Expanse provides a service to help companies understand and protect their attack surface, where they could be most vulnerable to attack. It works by giving the security team a view of how the company’s security profile could look to an attacker trying to gain access.
The plan is to fold Expanse into Palo Alto’s Cortex Suite, an AI-driven set of tools designed to detect and prevent attacks in an automated way. Expanse should provide Palo Alto with a highly valuable set of data to help feed the AI models.

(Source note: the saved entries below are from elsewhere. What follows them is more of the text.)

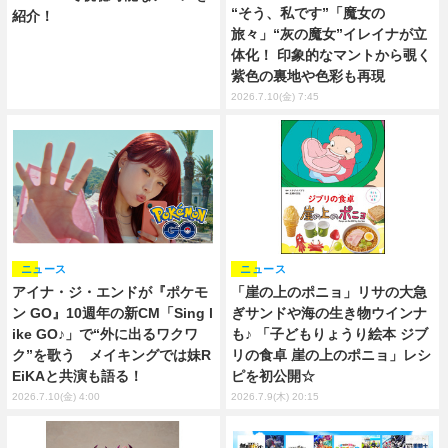
“そう、私です”「魔女の
紹介！
旅々」“灰の魔女”イレイナが立
体化！ 印象的なマントから覗く
紫色の裏地や色彩も再現
2026.7.10(金) 7:45
ニュース
ニュース
アイナ・ジ・エンドが『ポケモ
「崖の上のポニョ」リサの大急
ン GO』10週年の新CM「Sing l
ぎサンドや海の生き物ウインナ
ike GO♪」で“外に出るワクワ
も♪ 「子どもりょうり絵本 ジブ
ク”を歌う メイキングでは妹R
リの食卓 崖の上のポニョ」レシ
EiKAと共演も語る！
ピを初公開☆
2026.7.10(金) 4:00
2026.7.9(木) 20:15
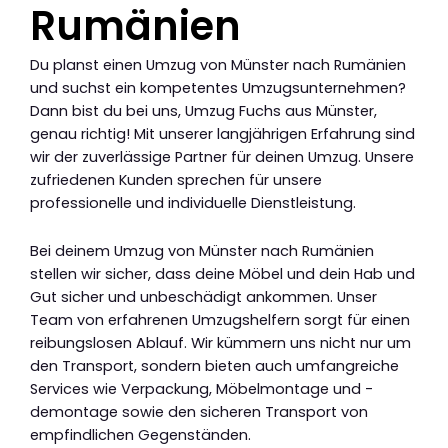
Rumänien
Du planst einen Umzug von Münster nach Rumänien
und suchst ein kompetentes Umzugsunternehmen?
Dann bist du bei uns, Umzug Fuchs aus Münster,
genau richtig! Mit unserer langjährigen Erfahrung sind
wir der zuverlässige Partner für deinen Umzug. Unsere
zufriedenen Kunden sprechen für unsere
professionelle und individuelle Dienstleistung.
Bei deinem Umzug von Münster nach Rumänien
stellen wir sicher, dass deine Möbel und dein Hab und
Gut sicher und unbeschädigt ankommen. Unser
Team von erfahrenen Umzugshelfern sorgt für einen
reibungslosen Ablauf. Wir kümmern uns nicht nur um
den Transport, sondern bieten auch umfangreiche
Services wie Verpackung, Möbelmontage und -
demontage sowie den sicheren Transport von
empfindlichen Gegenständen.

“By integrating Expanse’s attack surface management capabilities into Cortex after closing, we will be able to offer the first solution that combines the outside view of an organization’s attack surface with an inside view to proactively address all security threats,” Palo Alto Networks chairman and CEO Nikesh Arora said in a statement.
Expanse sees the acquisition as a way to accelerate the company road map using the resources of a larger company like Palo Alto, a typical argument from companies being acquired. “Joining forces with Palo Alto Networks will let us achieve our most important business goals years ahead of schedule. During the course of conversations with Palo Alto Networks leadership, we shared optimism that the right combination of technology and people can solve many cybersecurity challenges that to date have seemed intractable,” the startup’s founders wrote in a blog post announcing the deal.
The two co-founders, Dr. Tim Junio and Dr. Matt Kraning, will be joining Palo Alto under the terms of the deal, which is expected to close in Palo Alto’s fiscal second quarter, assuming it passes regulatory muster.
Expanse was founded in 2012 and has raised $136 million, according to Crunchbase data. Its most recent raise was a $70 million Series C last year, which was led by TPG.
Today’s acquisition is Palo Alto’s third in 2020 and the 10th since 2018. Palo Alto stock was up 2.15% in early trading.